Built on structured Copperleaf investment data, it helps organizations:
- Monitor emerging regulatory signals that may affect capital plans
- Understand potential impacts on investments and assumptions
- Maintain a traceable evidence base for investment decisions
- Accelerate preparation for regulatory review and discovery response workflows
- Improve alignment between capital plans, regulatory expectations, and desired outcomes
By connecting planning, regulatory monitoring, and evidence-based response workflows, utilities can move from reactive justification to a more proactive and defensible approach to regulatory decision support. This aligns with the Regulatory Intelligence vision of helping utilities monitor regulatory developments, understand investment-level exposure, and support faster, more defensible responses through structured evidence and cited decision-support artifacts.
Additional reading
For a deeper look at how utilities are connecting regulatory signals, investment planning, and evidence-based regulatory response, explore the IFS Copperleaf Regulatory Intelligence brochure and learn how leading organizations are building stronger connections between planning, monitoring, and regulatory readiness.
Frequently asked questions
1. What does “moving from justification to evidence” mean?
It means shifting from explaining decisions after the fact to having structured, traceable evidence built into the decision-making process itself.
2. Why is the traditional model no longer sufficient?
Because it separates planning and response activities, forcing teams to manually reconstruct evidence under increasing time pressure and scrutiny.
3. What is the “evidence layer”?
The evidence layer is the structured connection between assumptions, trade-offs, value drivers, expected outcomes, and final investment decisions.

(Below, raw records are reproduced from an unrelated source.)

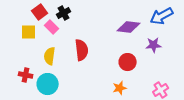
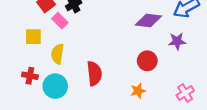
yellow square: (29, 32) -> (33, 37), moved
red semicircle: (82, 50) -> (94, 73), moved

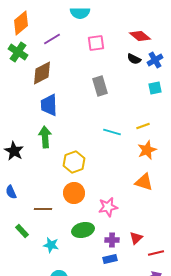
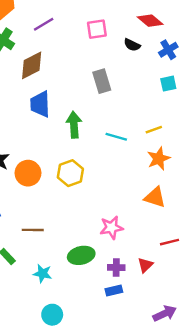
black semicircle: (134, 59) -> (132, 45), moved
green arrow: (45, 137) -> (74, 125), moved
orange circle: (74, 193) -> (28, 173), moved
red line: (156, 253) -> (170, 242), moved

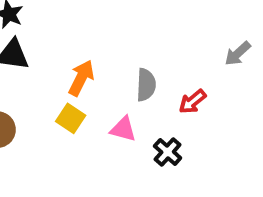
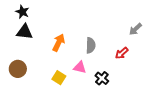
red arrow: (192, 102) -> (122, 53), moved
yellow square: (71, 118) -> (59, 78), moved

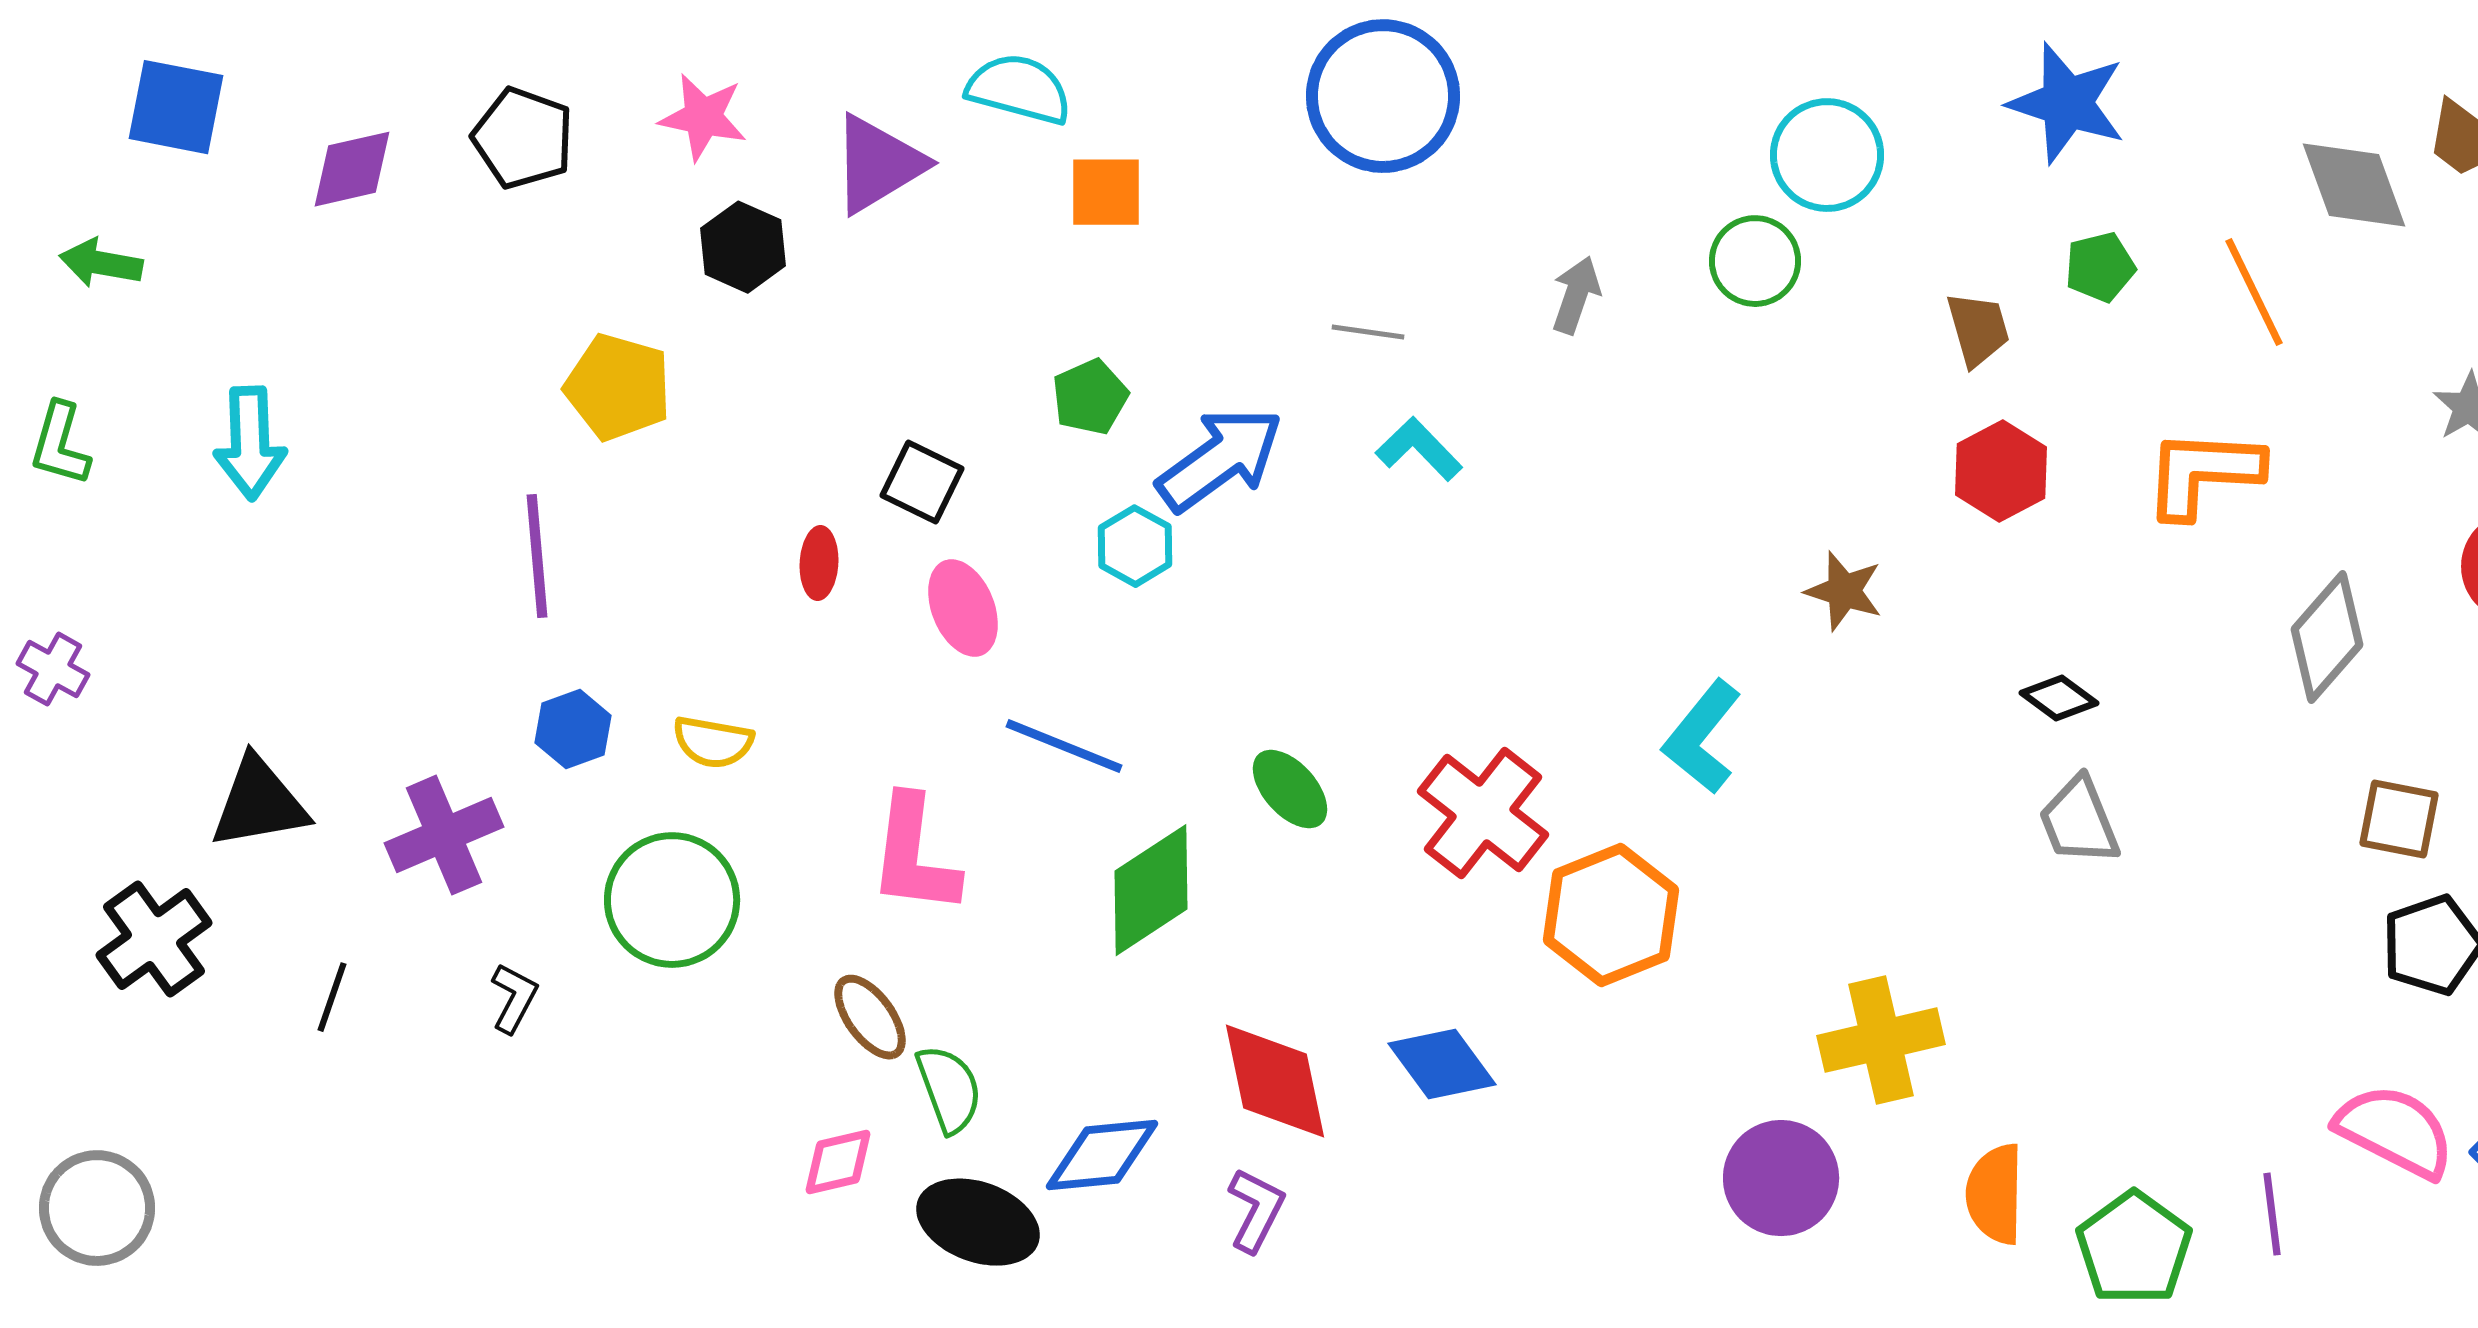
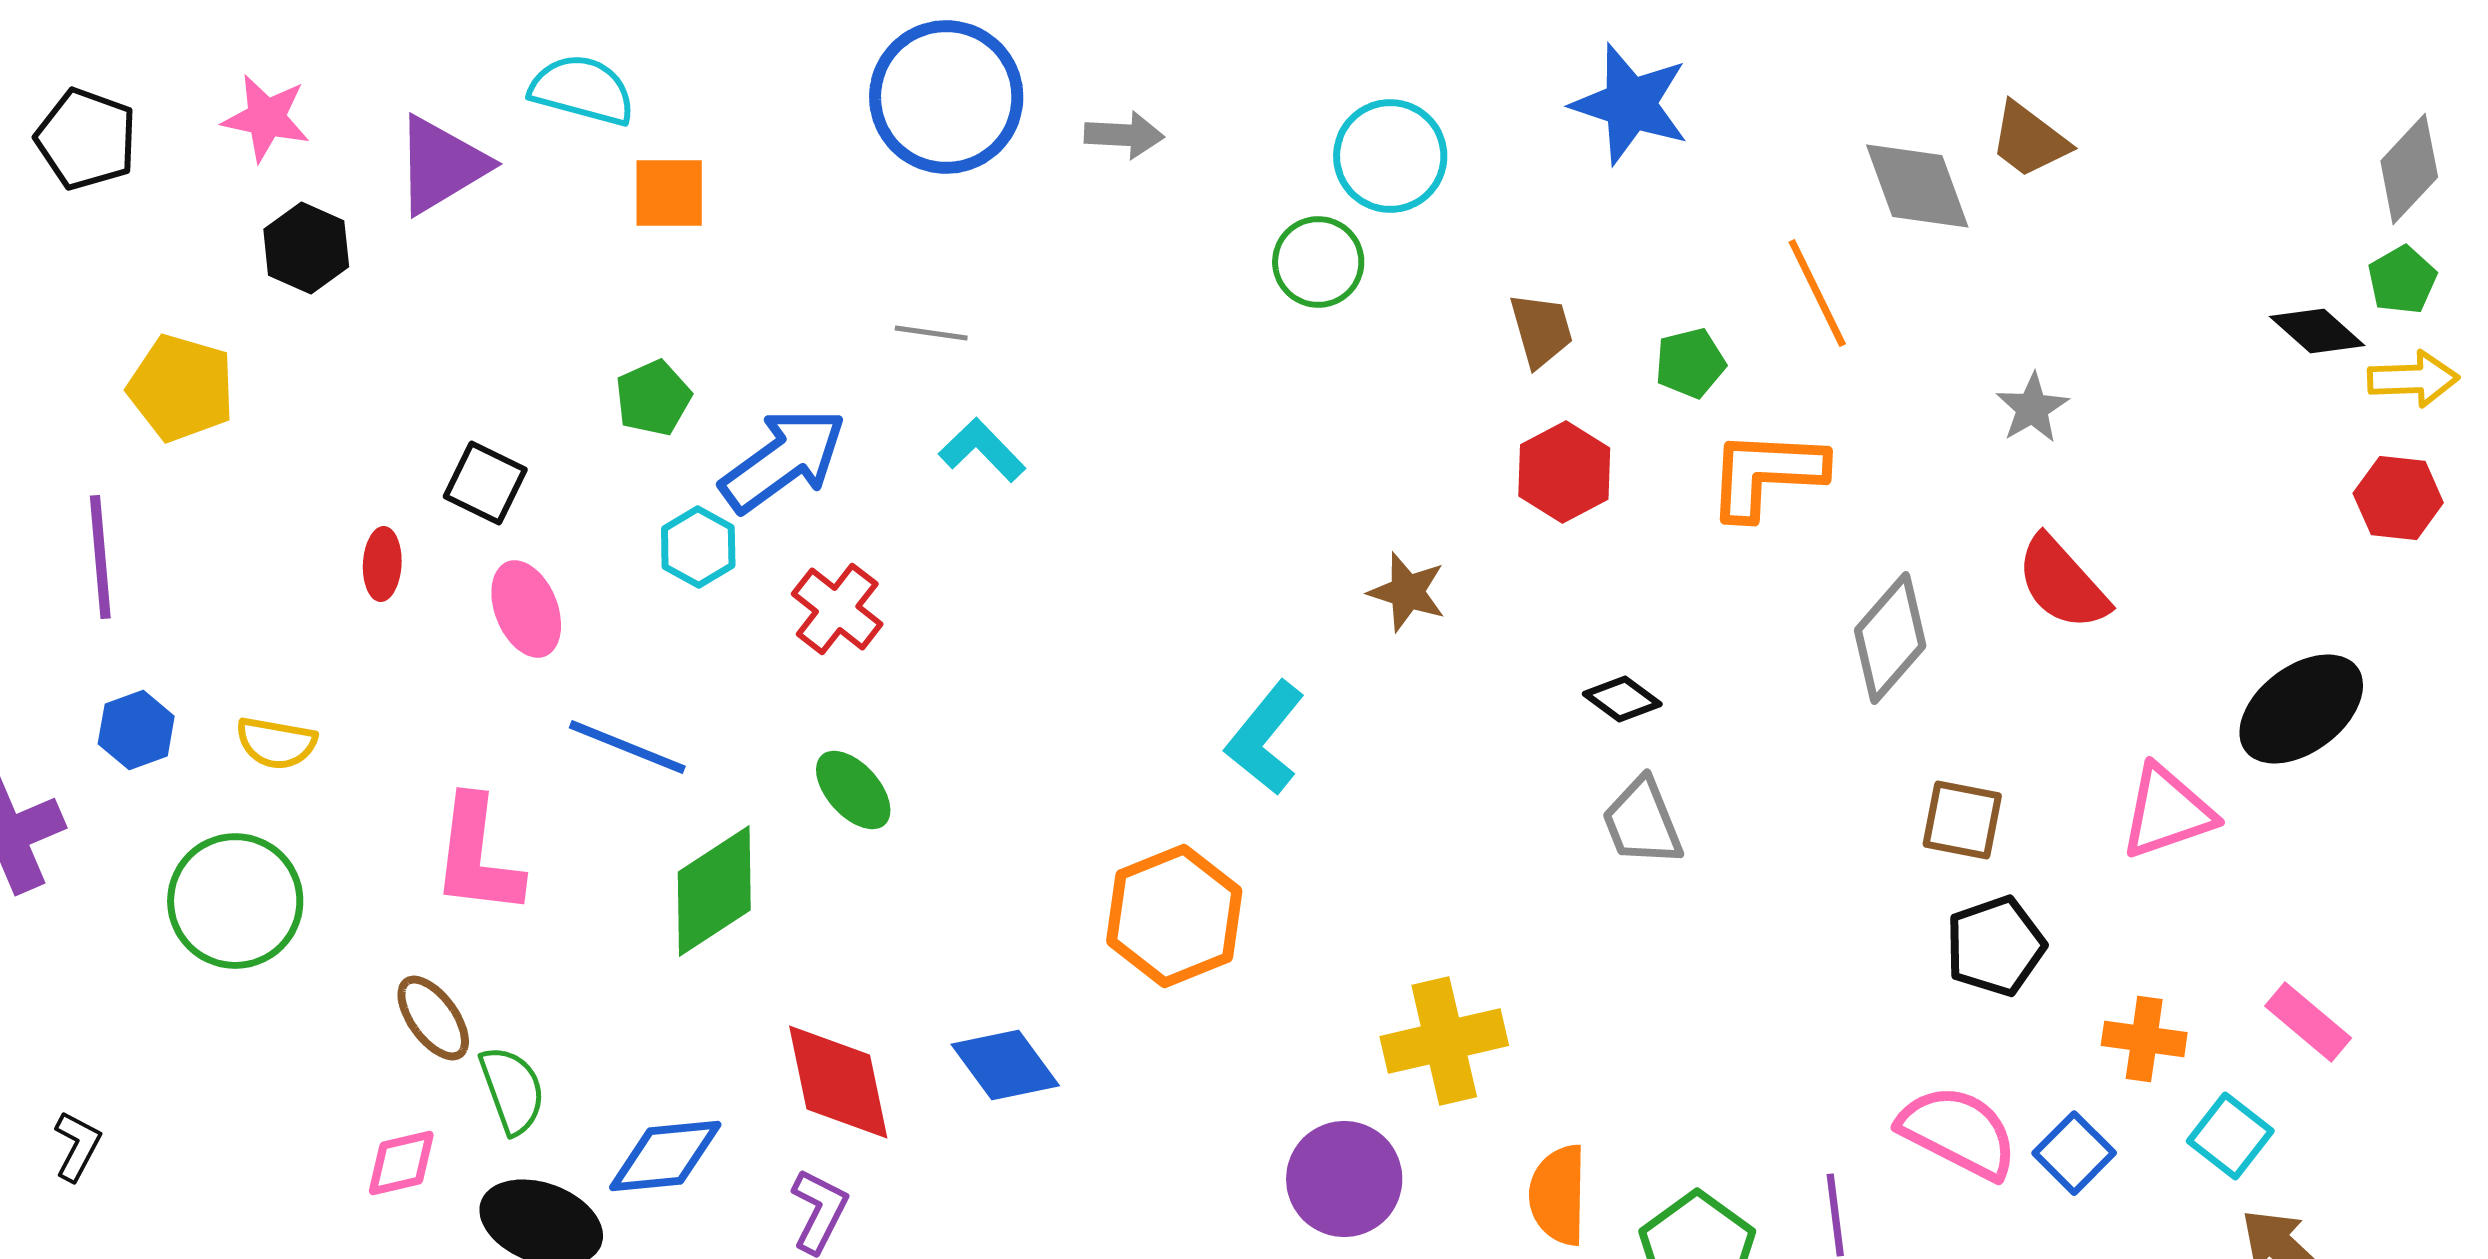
green pentagon: (2100, 267) -> (1690, 363), moved
gray arrow: (1576, 295) -> (1124, 135), moved, turned 74
red cross: (1483, 813) -> (837, 609), moved, size x0.7
black L-shape: (514, 998) -> (77, 1146), moved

4. Why is narrative-only justification risky?
Because narrative alone can be difficult to scale, maintain consistently, and validate across large portfolios and complex regulatory reviews.
5. What changes operationally with this approach?
Teams move from manual, reactive response processes toward more consistent, evidence-based workflows supported by structured information.
6. What is the business impact of this shift?
Organizations can respond faster, reduce risk, improve alignment with regulatory expectations, and increase confidence in capital investment decisions.
7. How do regulatory signals fit into this approach?
Regulatory signals—such as commission decisions, legislative changes, policy updates, and emerging precedents—can influence assumptions that underpin investment decisions. Organizations that connect these signals to their planning process are better positioned to identify exposure early and adapt with confidence.
8. Why is structured investment data important?
Structured investment data helps create traceable links between decisions, assumptions, value drivers, and expected outcomes, making evidence easier to reuse, validate, and support during regulatory review.